First of all I wouldn’t penalize the receptionist. It’s possible you were feeding into the confusion as it sounds like you are very flustered by this whole thing. I can understand having certain anxieties, but I think you would do best to get over some of them. I am 99.99999% sure that the male technician is not thinking anything inappropriate. It’s his job! I had a vaginal ultrasound to detect endometriosis when I was like 16 long before I had even a clue what a penis looks like, let alone had any sort of contact with one, and my mom was in the room with the male tech. Awkward sure, but it’s healthcare. Be glad you have access and the ability to have a safe pregnancy! Your anxiety over such a minor procedure leads me to believe you are going to have some issues with the rest of your pregnancy. I can’t even pretend to understand why you wouldn’t be ok with your husband being there and seeing it. You’ve obviously had sex and he is no stranger to your vagina. I can’t really sympathize with most of your concerns as they seem excessive to me but I do want to tell you that you will be 100% ok with the ultrasound! They are not painful. Good luck and try to relax some of your anxiety!
Post # 59
This made me laugh out loud
“…your vagina is going to have lot s of visitors”
Post # 60
My LAST comment on the issue… And this is to hopefully make you feel better.
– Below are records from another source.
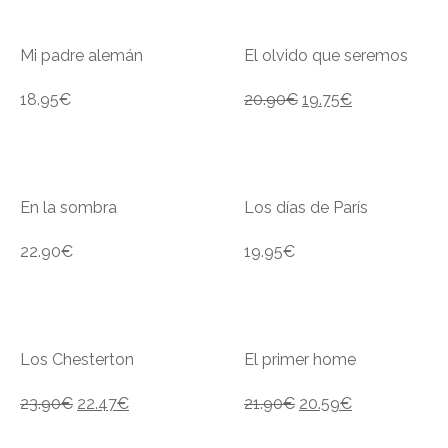
Mi padre alemán
El olvido que seremos
18.95
€
20.90
€
19.75
€
En la sombra
Los días de París
22.90
€
19.95
€
Los Chesterton
El primer home
23.90
€
22.47
€
21.90
€
20.59
€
I had a vaginally ultrasound after my MC as I was having some abnormal bleeding. The ultrasound tech (female) gave me the probe and had me insert. She did not even see my lady parts or touch them. Obviously she had to move the probe around inside, but it was far away from my lady parts and I was covered. It was seriously not awkward at all =) GL with everything!
Post # 61
Honestly, you sound very high maintenance. I know you’re anxious, but try to start accepting the fact that you can’t plan or control all aspects of pregnancy or parenting. Why does it really matter if they decide to do a pap or ultrasound at this appointment or another? You will always have the option at the time to decline a procedure that makes you uncomfortable and even if it’s all planned out, any scheduled procedure is at the doctor’s discretion anyway.